(Saturday, November 21)
“Zhamanak” comments on reports that President Serzh Sarkisian will give a rare televised interview in Armenia on the eve of the December 6 referendum on his constitutional amendments. The paper notes that Sarkisian most recently spoke to Armenian television in March 2013 and made statements that have mostly not proved right. “For instance, he stated that the [Russian-led] Eurasian Economic Union does not want Armenia to join it,” it says. “It emerged later on, however, that Serzh Sarkisian had to hastily decide to join it [in September 2013.]” Armenians should bear this in mind when they watch his next interview, concludes the paper.
“Zhoghovurd” finds it weird that Sarkisian has still not made any public statements in connection with the referendum initiated by him. The paper says while it is true that his calls for Armenians to vote for his amendments might actually backfire there needs to be a clear explanation for his non-involvement in the “Yes” campaign conducted by his Republican Party of Armenia (HHK).

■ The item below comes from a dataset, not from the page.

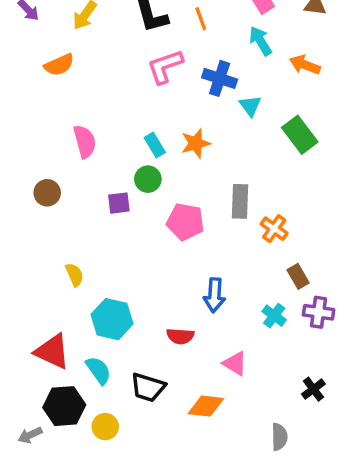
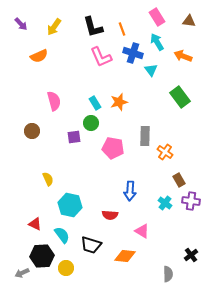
pink L-shape: (165, 66) -> (101, 57), turned -95
blue cross: (220, 78) -> (133, 53), moved
cyan triangle: (250, 106) -> (151, 70), moved
red triangle: (52, 351) -> (35, 224), size x0.6
black cross: (313, 389) -> (191, 255), moved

“Experience shows that the roof cause of continuing defeats suffered by our radical opposition is actions that are not commensurate with the existing political situation,” writs “Hayots Ashkhar.” The pro-presidential paper singles out radical opposition groups aligned in the New Armenia Public Salvation Front for criticism. It says their calls for a referendum boycott contradict their plans to launch a campaign of “civil disobedience” on December 1 aimed at toppling Sarkisian.

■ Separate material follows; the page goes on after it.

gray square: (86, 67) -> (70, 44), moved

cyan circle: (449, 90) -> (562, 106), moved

“One of the most serious problems, if not the most serious one, of Armenia’s political system is the absence of responsibility and loss of memory,” “168 Zham” writes in connection with former President Robert Kocharian’s periodical interviews in which he criticizes the current government. “People can hold senior positions for many years, carry out criminal acts or display inactivity during that period, then leave office and … make from time to time judgments about others’ shortcomings. Armenia’s second president, Robert Kocharian, is a vivid example of this phenomenon.” The paper says that although Kocharian’s statements are usually spot on, “he speaks of the kind of vicious phenomena that date back to his rule.”